And as I have recently been emboldened to do (by completing a winter term poetry writing course), I offer today’s reflections principally in verse. Magically, even the trail sign is framed by resurrection fern.

Rainbow Mountain, Resurrection Fern

 

I discovered this morning as I write this that over the past couple of years I have restricted my photography by and large to the verdant, fully-hydrated version of resurrection fern. I could find no clear photos of the desiccated, dry-dormant version. The best I could do to represent that state of shut-down is this massive oak at Camp McDowell adorned with its robe of dry resurrection fern. Ah, if only I had anticipated this Post and compiled a portfolio of withered fern.

Resurrection Fern

 

So, there you have my foreword, setting the stage for my latest verse… a testament to a wonderfully resilient non-flowering native plant, with a stress-dealing mechanism tested and honed over 360 million years!

Striving for…and with…Simplicity

 

Release a spore to the wind

Trust it to find suitable anchorage,

This special fern finds all it needs

Perched high in the fork of a tree

 

Resurrection fern, Pleopeltis michauxiana

Southeastern USA forest resident,

An epiphyte of high aerial regard

Clinging to branches and bark

 

No parasite this exquisite plant

Non-flowering, just like other pteridophytes,

But vascular, unlike neighbor-mosses,

Yet all are green with chloroplasts ablaze

 

No need to reach for the sun

The tree does the vertical work,

No need for forest soil and deep roots

Tree surfaces bear water and nutrients

 

Yet from time to time showers lessen

Hot breezes swing the boughs,

No moisture within reach

Time to close the door… rest

 

The fern knows the drill,

Responding with adaptation,

Hitting the off switch, drawing within,

Wilting without complaint

 

Master of dry-spell deception

The fern sleeps with drought,

Desiccated, feigning death, withered

Simply turning life off with ease

 

Waiting patiently, anxiety-free,

Knowing the rain will come,

As it always does in these humid climes,

Resuscitating the deceased

 

Springing to life with turgid cells

Moisture awakens the dead,

Resurrected from deepest sleep

Arboreal garden alive and green

 

No lesser organisms are these,

Finding plenty amid scarcity,

Thriving for 360 million years

Adaptable to whatever tomorrow brings

 

(Do we humans know the drill,

Responding with science and sense,

Hitting the off switch, drawing within,

Beating Covid-19 with social distance?)

 

Should humans fail the test,

Ferns will grace the remains, and

Festoon the decay of civilization,

Declaring their reign of simplicity

 

Release a spore to the wind

Trust it to find suitable anchorage,

An epiphyte of high aerial regard

Clinging to branches and bark

 

 

Leonardo da Vinci observed: Art is the queen of all sciences communicating knowledge to all the generations of the world. I agree… and offer that Nature is the consummate artist.

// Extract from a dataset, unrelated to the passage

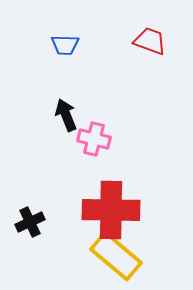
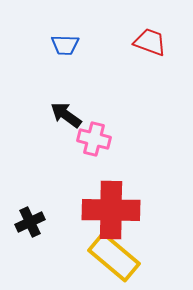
red trapezoid: moved 1 px down
black arrow: rotated 32 degrees counterclockwise
yellow rectangle: moved 2 px left, 1 px down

Resurrection FernResurrection Fern

 

An epiphyte of high aerial regard

Clinging to branches and bark

Resurrection FernRainbow Mountain, Resurrection Fern

 

Release a spore to the wind

Trust it to find suitable anchorage,

This special fern finds all it needs

Perched high in the fork of a tree

Rainbow Mountain, Resurrection Fern

 

No parasite this exquisite plant

Non-flowering, just like other pteridophytes,

But vascular, unlike neighbor-mosses,

Yet all are green with chloroplasts ablaze

Resurrection Fern

Rainbow Mountain, Resurrection Fern

 

 

 

 

 

 

 

 

 

 

 

 

 

 

A two-hour Covid-escape hike reveals magic, spurs contemplation, and lifts spirits. Perhaps we require something like a global pandemic to give us pause, consider our place in the world, and draw together for the common good. We need Nature’s places far more than she needs us. No matter our fate, Nature will reach far beyond our time and place.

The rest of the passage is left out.